In the first years, ice users may have a lower risk for accidents because they are more attentive, so they justify it as being "therapeutic," Haning said.

As they ramp up the dosage, however, they are at risk for developing psychiatric symptoms and medical problems, the psychiatrists said.

Illusions are the most common effect, followed by delusions and hallucinations, Haning said. What distinguishes crystal meth hallucinations is the subjects' feeling that something is touching them, like ants crawling on their skin, he said.

"You'll see some addicts with lots of gouges and scratches on the face and arms. They call it an 'ice rash.' But ultimately it's because they sense something is there and they're trying to carve it out of their arms or faces. It can be gruesome." Additionally, Carlton said they are "seeing 20-year-olds with 60-year-old hearts" and some addicts with ice-induced cardiac arrhythmia. Muscle also is destroyed, which can damage the kidneys, he said.

Ice also gets rid of chemicals that control mood and stability of the brain, and users coming off a high become overwhelmingly depressed, he said. Overstimulation causes paranoia and continued overstimulation "changes the brain to say, 'I need it, I need it, I need it,'" he said.

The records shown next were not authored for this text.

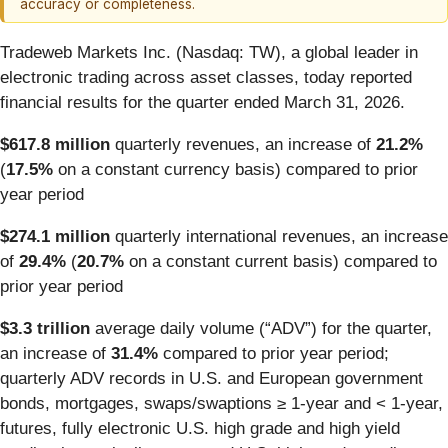
accuracy or completeness.
Tradeweb Markets Inc. (Nasdaq: TW), a global leader in
electronic trading across asset classes, today reported
financial results for the quarter ended March 31, 2026.
$617.8 million
quarterly revenues, an increase of
21.2%
(
17.5%
on a constant currency basis) compared to prior
year period
$274.1 million
quarterly international revenues, an increase
of
29.4%
(
20.7%
on a constant current basis) compared to
prior year period
$3.3 trillion
average daily volume (“ADV”) for the quarter,
an increase of
31.4%
compared to prior year period;
quarterly ADV records in U.S. and European government
bonds, mortgages, swaps/swaptions ≥ 1-year and < 1-year,
futures, fully electronic U.S. high grade and high yield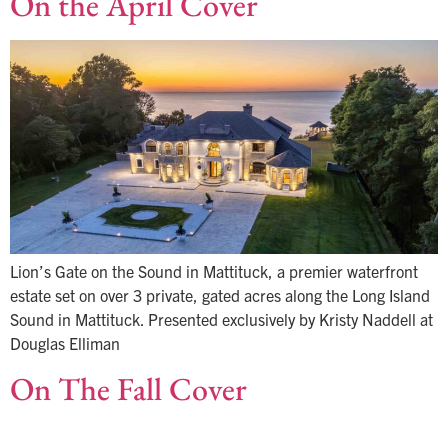
On the April Cover
Lion’s Gate on the Sound in Mattituck, a premier waterfront
estate set on over 3 private, gated acres along the Long Island
Sound in Mattituck. Presented exclusively by Kristy Naddell at
Douglas Elliman
On The Fall Cover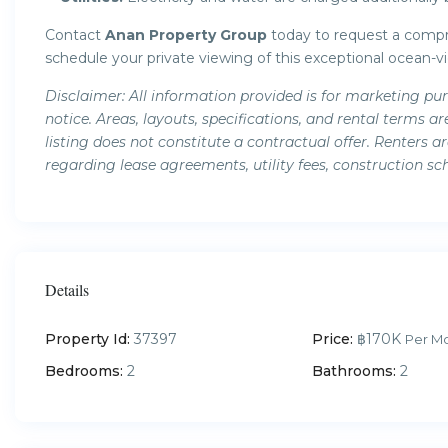
Contact
Anan Property Group
today to request a compre
schedule your private viewing of this exceptional ocean-
Disclaimer: All information provided is for marketing pu
notice. Areas, layouts, specifications, and rental term
listing does not constitute a contractual offer. Renters 
regarding lease agreements, utility fees, construction sc
Details
Property Id:
37397
Price:
฿170K
Per M
Bedrooms:
2
Bathrooms:
2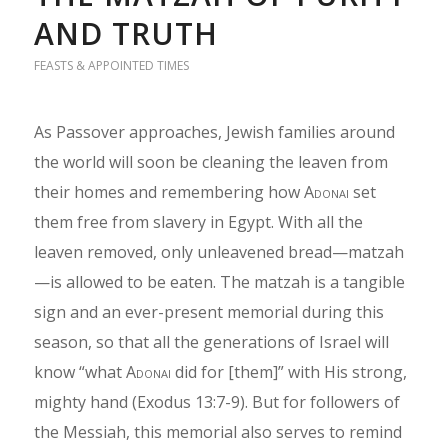
AND TRUTH
FEASTS & APPOINTED TIMES
As Passover approaches, Jewish families around
the world will soon be cleaning the leaven from
their homes and remembering how
Adonai
set
them free from slavery in Egypt. With all the
leaven removed, only unleavened bread—matzah
—is allowed to be eaten. The matzah is a tangible
sign and an ever-present memorial during this
season, so that all the generations of Israel will
know “what
Adonai
did for [them]” with His strong,
mighty hand (Exodus 13:7-9). But for followers of
the Messiah, this memorial also serves to remind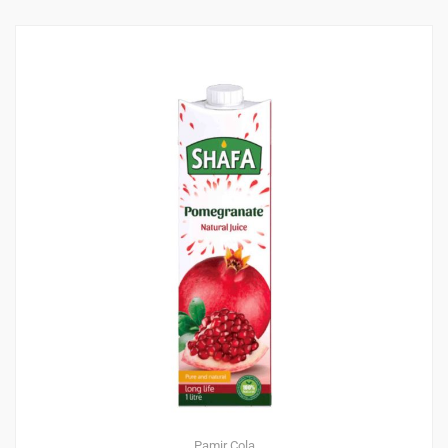
Pamir Cola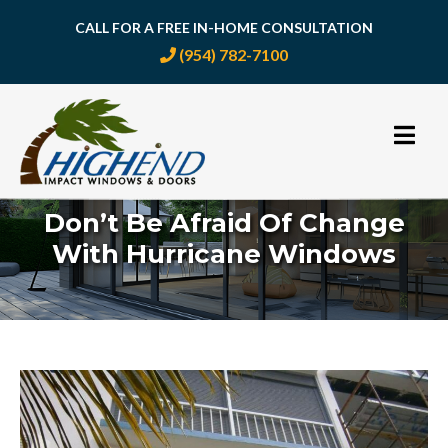
CALL FOR A FREE IN-HOME CONSULTATION
(954) 782-7100
Skip
to
content
Don’t Be Afraid Of Change
With Hurricane Windows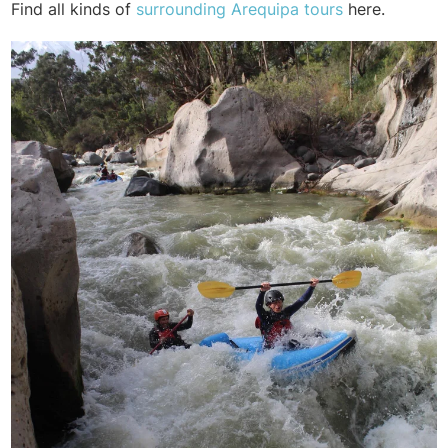
Find all kinds of
surrounding Arequipa tours
here.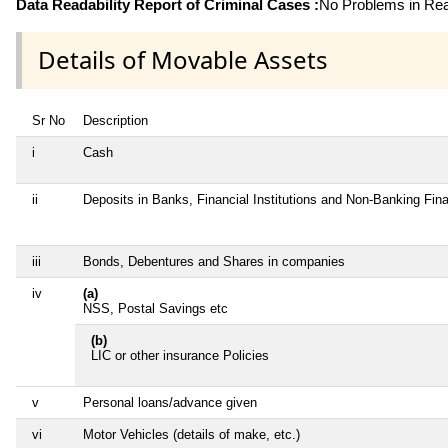
Data Readability Report of Criminal Cases :
No Problems in Read
Details of Movable Assets
Sr No
Description
i
Cash
ii
Deposits in Banks, Financial Institutions and Non-Banking Fi
iii
Bonds, Debentures and Shares in companies
iv
(a)
NSS, Postal Savings etc
(b)
LIC or other insurance Policies
v
Personal loans/advance given
vi
Motor Vehicles (details of make, etc.)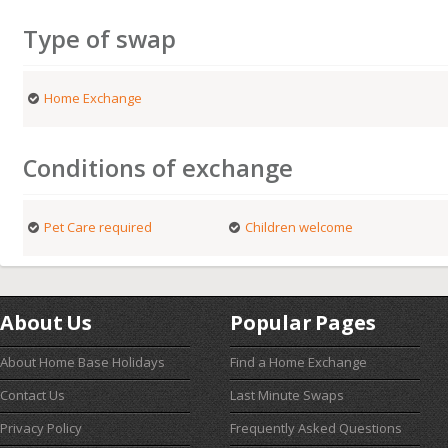
Type of swap
Home Exchange
Conditions of exchange
Pet Care required
Children welcome
About Us
Popular Pages
About Home Base Holidays
Find a Home Exchange
Contact Us
Last Minute Swaps
Privacy Policy
Frequently Asked Questions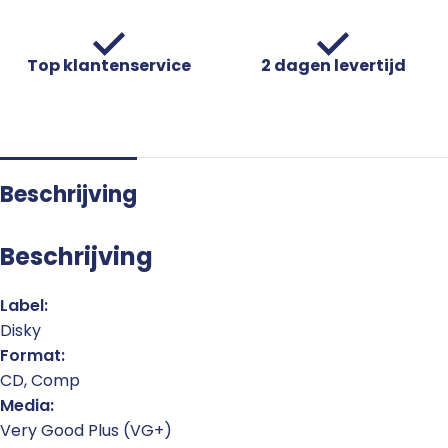
Top klantenservice
2 dagen levertijd
Beschrijving
Beschrijving
Label:
Disky
Format:
CD, Comp
Media:
Very Good Plus (VG+)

Criminal acts may occur with loss of restraint and inhibitions, Carlton said. Those doing crimes may argue that they were not intoxicated at the time, but the effects that reduce inhibitions last beyond intoxication, he said.

People who stop using crystal meth can return to normal, but if they even walk past or meet a person where they usually got their drugs, the brain tells them to "use, use, use" and the cycle starts over again, Carlton said.

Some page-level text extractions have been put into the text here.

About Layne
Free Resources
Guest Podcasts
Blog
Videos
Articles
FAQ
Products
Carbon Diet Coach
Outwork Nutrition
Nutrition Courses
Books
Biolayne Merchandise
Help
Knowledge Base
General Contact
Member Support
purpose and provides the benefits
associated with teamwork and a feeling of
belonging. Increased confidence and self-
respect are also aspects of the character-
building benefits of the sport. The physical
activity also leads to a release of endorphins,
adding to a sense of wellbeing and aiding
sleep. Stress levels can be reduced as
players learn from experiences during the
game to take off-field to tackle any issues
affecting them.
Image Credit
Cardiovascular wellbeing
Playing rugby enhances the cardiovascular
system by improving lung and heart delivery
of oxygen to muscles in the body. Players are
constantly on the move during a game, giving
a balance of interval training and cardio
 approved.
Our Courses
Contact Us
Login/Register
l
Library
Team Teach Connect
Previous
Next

The craving is also place-dependent, the psychiatrists pointed out. Haning said he had a student who spent months in recovery and got into Narcotics Anonymous. Taking the message to other addicts, he went to see a buddy with whom he used to smoke ice.

"An ice pipe was sitting on the coffee table. He goes with a copy of Narcotics Anonymous in hand, his head full of NA recovery, going up against someone willing to stop using, and before the hour was over, both were using ice because of the cue sitting there on the table," Haning said.

Participants will receive either a medication or a placebo (substitute) in a double-blind study, and the psychiatrists will meet with them three times a week for three hours a night. Sequential studies may go on five to 10 years, Haning said.